A denúncia apresentada pelo deputado estadual Diego Castro sobre uma possível atividade de campanha do PT dentro da Universidade Federal da Bahia (UFBA) colocou em evidência uma discussão importante sobre o uso dos espaços públicos para ações político-partidárias.
O parlamentar questionou a realização de uma atividade que, segundo sua denúncia, teria caráter político dentro da instituição. O episódio provocou reação de representantes estudantis e chegou à Assembleia Legislativa da Bahia (ALBA).
Denúncia coloca regras da universidade no centro do debate
A questão principal não envolve impedir a manifestação política de estudantes. A universidade deve garantir liberdade de expressão e pluralidade de ideias.
O ponto central é outro: uma instituição pública deve permitir que seus espaços sejam utilizados para campanhas ou atividades partidárias?
A resposta precisa considerar as normas da própria universidade e os princípios que orientam o uso de instituições públicas.
Nesse sentido, a iniciativa de Diego Castro trouxe para o debate uma questão que merece investigação. Se houve utilização de espaço institucional para favorecer determinado partido, o episódio precisa ser esclarecido.
Reação de estudantes chega à Assembleia
Após a denúncia, Tobias Muniz, representante estudantil da Faculdade de Comunicação da UFBA, publicou um vídeo ao lado da presidente da ALBA, deputada Ivana Bastos.
No vídeo, Muniz afirma que estudantes entregaram um ofício à presidente da Assembleia. O documento critica a atuação de Diego Castro e pede providências ao Conselho de Ética e Decoro Parlamentar.

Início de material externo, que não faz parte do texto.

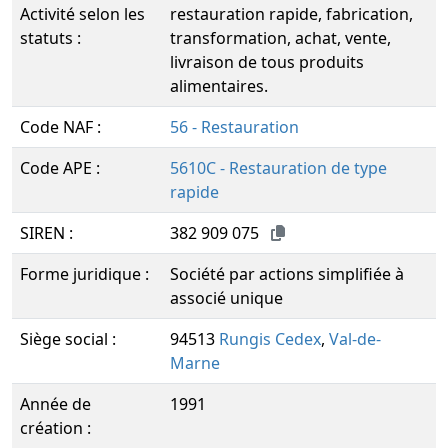
Activité selon les
restauration rapide, fabrication,
statuts :
transformation, achat, vente,
livraison de tous produits
alimentaires.
Code NAF :
56 - Restauration
Code APE :
5610C - Restauration de type
rapide
SIREN :
382 909 075
Forme juridique :
Société par actions simplifiée à
associé unique
Siège social :
94513
Rungis Cedex
,
Val-de-
Marne
Année de
1991
création :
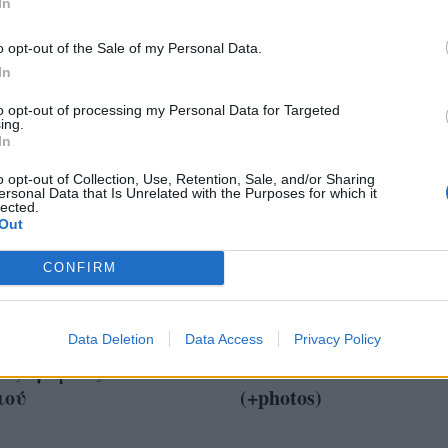
In
o opt-out of the Sale of my Personal Data.
In
to opt-out of processing my Personal Data for Targeted
ing.
In
o opt-out of Collection, Use, Retention, Sale, and/or Sharing
ersonal Data that Is Unrelated with the Purposes for which it
lected.
Out
CONFIRM
ic! Οι πιο σικάτες
#PFW: Σεξαπίλ και
σεις των street stylers
Data Deletion
Data Access
supermodels στο λαμπ
Privacy Policy
υς δρόμους του
show του οίκου Balmai
ιού
(+photos)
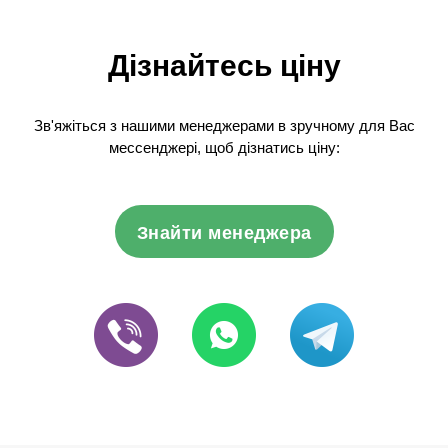
Дізнайтесь ціну
Зв'яжіться з нашими менеджерами в зручному для Вас
мессенджері, щоб дізнатись ціну:
Знайти менеджера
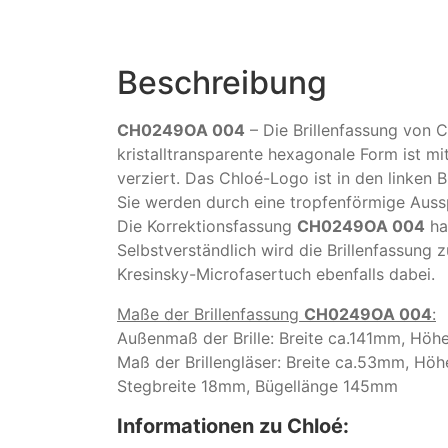
Beschreibung
CH0249OA 004
– Die Brillenfassung von C
kristalltransparente hexagonale Form ist m
verziert. Das Chloé-Logo ist in den linken B
Sie werden durch eine tropfenförmige Auss
Die Korrektionsfassung
CH0249OA 004
ha
Selbstverständlich wird die Brillenfassung 
Kresinsky-Microfasertuch ebenfalls dabei.
Maße der Brillenfassung
CH0249OA 004
:
Außenmaß der Brille: Breite ca.141mm, Hö
Maß der Brillengläser: Breite ca.53mm, H
Stegbreite 18mm, Bügellänge 145mm
Informationen zu Chloé:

Muniz também acusa o deputado de cometer um ato de violência.
Diego Castro mantém foco na fiscalização
Apesar da reação, a denúncia do deputado mantém relevância por abordar uma questão institucional.
Parlamentares têm entre suas atribuições fiscalizar situações que envolvam o funcionamento de órgãos e instituições públicas. A universidade, embora possua autonomia, integra a estrutura pública e precisa observar suas próprias regras.
Por isso, questionar uma possível atividade partidária dentro da UFBA não significa, necessariamente, atacar a universidade ou limitar a liberdade política dos estudantes.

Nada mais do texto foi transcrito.